Frédéric Jésu, auteur de « Agir pour la réussite de tous les enfants »
Frédéric Jésu est médecin, pédopsychiatre de service public, militant pour la défense des droits de l’enfant (ONG, DEI France), responsable associatif d’un centre social de quartier à Paris (19ème). Au cours de sa carrière professionnelle, il s’est intéressé aux questions éducatives car elles s’intègrent à sa spécialité, la psychiatrie infantile. Pour comprendre les troubles dont souffre un enfant, il faut prendre en compte son environnement familial, scolaire, ses temps de loisirs. C’est ainsi qu’il a mis en place une approche fédératrice en éthique partagée pour réunir professionnels, partenaires éducatifs, et familles autour des progrès d’un enfant. La notion d’équipe éducative émerge ainsi dans les années 1980, attachée à celle d’éducation globale.
Aujourd’hui, la question de la réussite de tous les enfants, interpelle les adultes réunis autour de l’enfant, du jeune. Comment les parents, enseignants, animateurs et autres éducateurs, élus locaux, s’y prennent-ils pour coopérer et faire en sorte que tous les enfants d’un territoire donné soient en mesure de réussir ? Réussir en pratique « à apprendre à l’école et en dehors, à progresser, à échanger, à chercher et trouver, à faire des choix individuels, et collectifs éclairés, à s’émanciper en toute sécurité. » Ce livre déconstruit des préjugés et idées reçues en s’appuyant sur une enquête de terrain, onze sites visités choisis pour leur diversité tant géographique que sociale. Il est résolument positif et met en valeur les conditions à réunir pour exercer un pouvoir d’agir (empowerment). L’Unsa Education a rencontré son auteur car la coéducation est au cœur de notre projet pour une société éducative.
Unsa Education : Dans le contexte politique actuel, quel devrait être selon vous la question éducative au cœur des débats ?

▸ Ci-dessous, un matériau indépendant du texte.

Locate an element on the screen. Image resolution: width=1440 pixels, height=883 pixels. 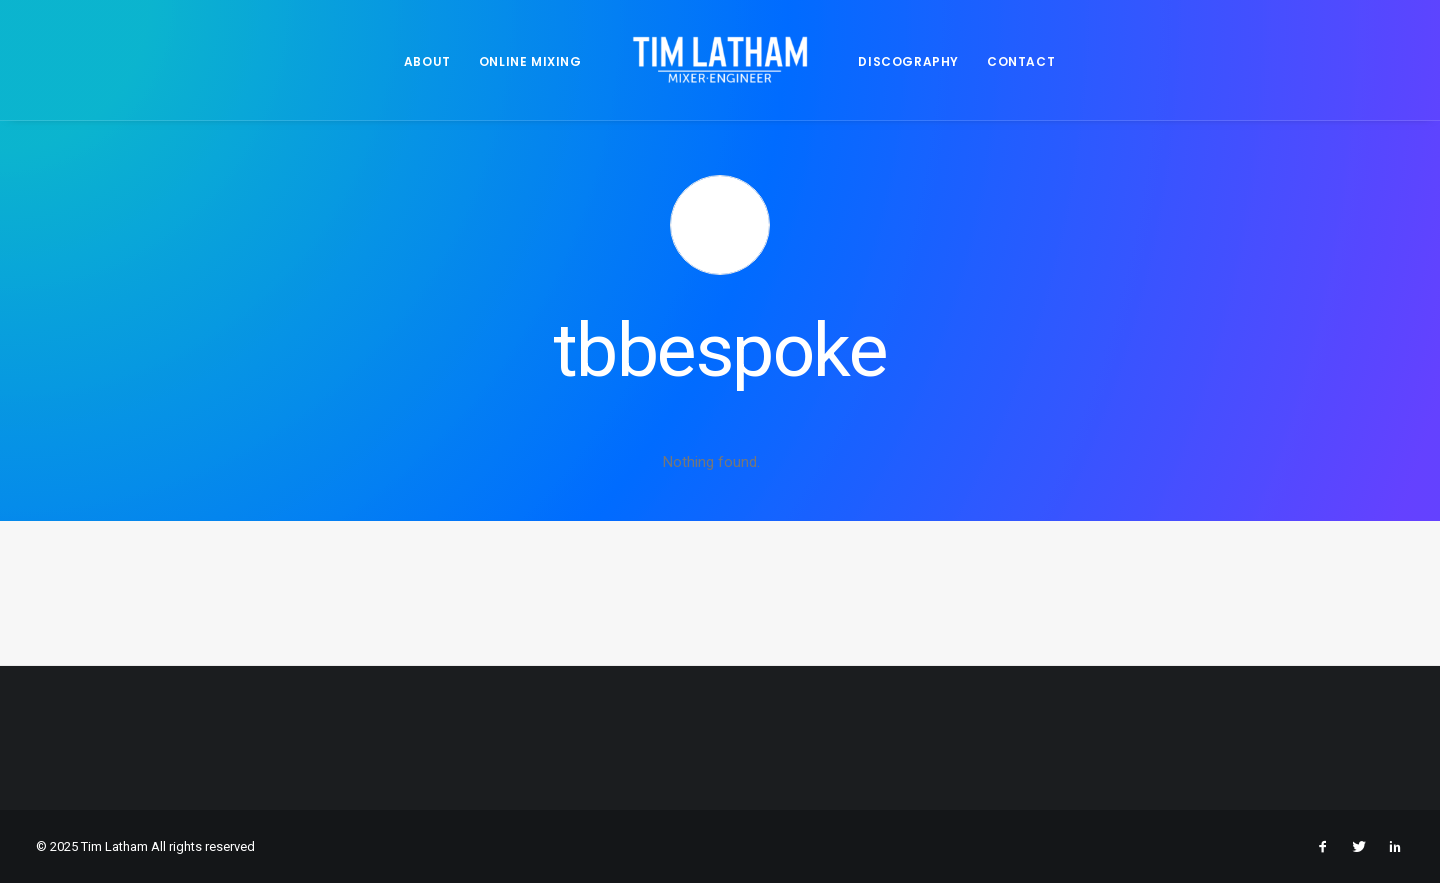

Frédéric Jésu : L’éducation globale d’un enfant doit être au centre des préoccupations des politiques. Aujourd’hui, un enfant de 3 à 12 ans scolarisé ne passe que 864 heures par an en classe, réparties sur 180 jours et 36 semaines, soit 10% de son temps annuel global. Autrement dit un enfant n’est un élève que pendant 10% de l’année. Il est donc nécessaire de se poser la question des temps libres de l’enfant et surtout des inégalités existantes face à ces temps libres. Il faut revaloriser l’importance éducative du temps libre, qui peut nourrir la créativité, apprendre à vivre ensemble, contribuer à la santé et au bien-être par la pratique sportive. Cela passe par une revalorisation des métiers de l’animation sportive et culturelle.
La réforme des rythmes scolaires et éducatifs a été un premier pas en ce sens, cependant, les PEDT (Projets Educatifs de Territoire) sont encore trop centrés sur l’école. Les PEDT seconde génération arrivent, ils devraient renforcer la présence des familles par leur consultation et donner également la parole aux enfants, aux jeunes. Et surtout, pour lutter contre les inégalités sociales, économiques, géographiques, et de genre, il s’agit de garantir la qualité de l’offre éducative en même temps que sa gratuité en dehors du temps scolaire. L’Etat ne doit pas céder aux volontés municipales de désinvestissement éducatif, il doit aider, conforter la prise en compte de l’éducation globale sur tous les temps de l’enfant.
Agir pour la réussite de tous les enfants, Frédéric Jésu, les éditions de l’atelier, novembre 2016, 10 euros.